# Meldahl Dam



## Fish Assassin (Jan 30, 2010)

Is anyone having any luck catching any sauger. I am thinking about going this Friday and just wandering if anyone was having any luck.


----------



## ARReflections (Jan 7, 2011)

Is this dam closed now or something? Thought I read something about upgrading and therefore closed to fisherman. Is this true?


----------



## Fish Assassin (Jan 30, 2010)

They are putting in a hydroelectric plant but it is still fishable.


----------



## Bulldog1149 (Feb 26, 2006)

Is this the dam that is located in Ghent Ky? I have been coming to this area on business and will continue thruout the year. I may need to meet up with some of you one evening to give it a try.


----------



## burt (Aug 22, 2010)

Bulldog1149 said:


> Is this the dam that is located in Ghent Ky? I have been coming to this area on business and will continue thruout the year. I may need to meet up with some of you one evening to give it a try.
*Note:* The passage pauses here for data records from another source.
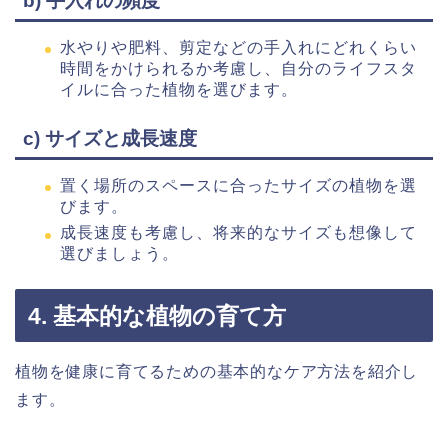
b) 手入れの頻度
水やりや肥料、剪定などの手入れにどれくらい
時間をかけられるか考慮し、自分のライフスタ
イルに合った植物を選びます。
c) サイズと成長速度
置く場所のスペースに合ったサイズの植物を選
びます。
成長速度も考慮し、将来的なサイズも想像して
選びましょう。
4. 基本的な植物の育て方
植物を健康に育てるための基本的なケア方法を紹介し
ます。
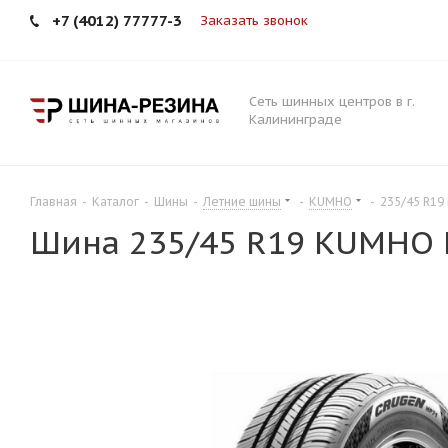
+7 (4012) 77777-3
Заказать звонок
Сеть шинных центров в г.
Калининграде
Главная
-
Каталог
-
Шины
-
Летние шины
-
KUMHO
-
235/45 R19
Шина 235/45 R19 KUMHO 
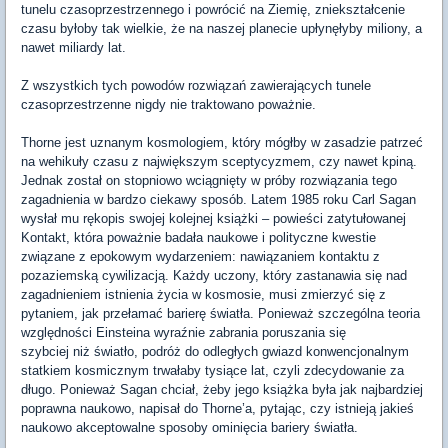
tunelu czasoprzestrzennego i powrócić na Ziemię, zniekształcenie
czasu byłoby tak wielkie, że na naszej planecie upłynęłyby miliony, a
nawet miliardy lat.
Z wszystkich tych powodów rozwiązań zawierających tunele
czasoprzestrzenne nigdy nie traktowano poważnie.
Thorne jest uznanym kosmologiem, który mógłby w zasadzie patrzeć
na wehikuły czasu z największym sceptycyzmem, czy nawet kpiną.
Jednak został on stopniowo wciągnięty w próby rozwiązania tego
zagadnienia w bardzo ciekawy sposób. Latem 1985 roku Carl Sagan
wysłał mu rękopis swojej kolejnej książki – powieści zatytułowanej
Kontakt, która poważnie badała naukowe i polityczne kwestie
związane z epokowym wydarzeniem: nawiązaniem kontaktu z
pozaziemską cywilizacją. Każdy uczony, który zastanawia się nad
zagadnieniem istnienia życia w kosmosie, musi zmierzyć się z
pytaniem, jak przełamać barierę światła. Ponieważ szczególna teoria
względności Einsteina wyraźnie zabrania poruszania się
szybciej niż światło, podróż do odległych gwiazd konwencjonalnym
statkiem kosmicznym trwałaby tysiące lat, czyli zdecydowanie za
długo. Ponieważ Sagan chciał, żeby jego książka była jak najbardziej
poprawna naukowo, napisał do Thorne’a, pytając, czy istnieją jakieś
naukowo akceptowalne sposoby ominięcia bariery światła.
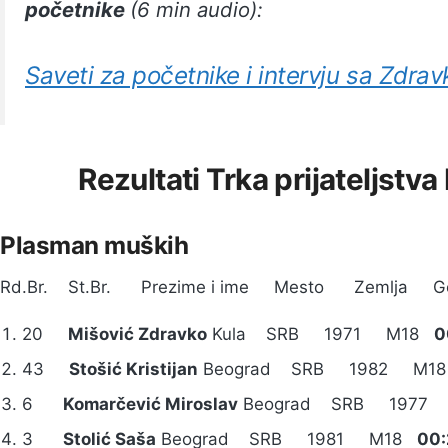
početnike
(6 min audio):
Saveti za početnike i intervju sa Zdr
Rezultati Trka prijateljst
Plasman muških
Rd.Br. St.Br. Prezime i ime Mesto Zemlja G
20
Mišović Zdravko
Kula SRB 1971 M18
0
43
Stošić Kristijan
Beograd SRB 1982 M1
6
Komarčević Miroslav
Beograd SRB 197
3
Stolić Saša
Beograd SRB 1981 M18
00:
That one is Markland dam it is a hydro electric dam.


----------



## LittleMiamiJeff (Oct 1, 2005)

Bulldog1149 said:


> Is this the dam that is located in Ghent Ky? I have been coming to this area on business and will continue thruout the year. I may need to meet up with some of you one evening to give it a try.


Bulldog, with either a KY or IN license, fishing the IN side from the bank can be good, sauger, hybrid striper, smallies, skipjack, LM, big cats, etc.
Fish along the hydro wall, or along the rocks from the wall all the way down to the "beach".
In a boat, there is a lot of water to cover, w/flood gates open fish the seams between the flow as close to dam as the law allows (75yds I think, there are signs on lock walls), fish the wing wall between the flood gates and the turbine boils, (it's under water over about 15 feet on the Markland guage) but is productive, bait and predators line the wall and seams.
I'm out that way sporadically on business myself, I like to plan biz down that way to end up at Markland Dam and fish the evening bite.
LMJ


----------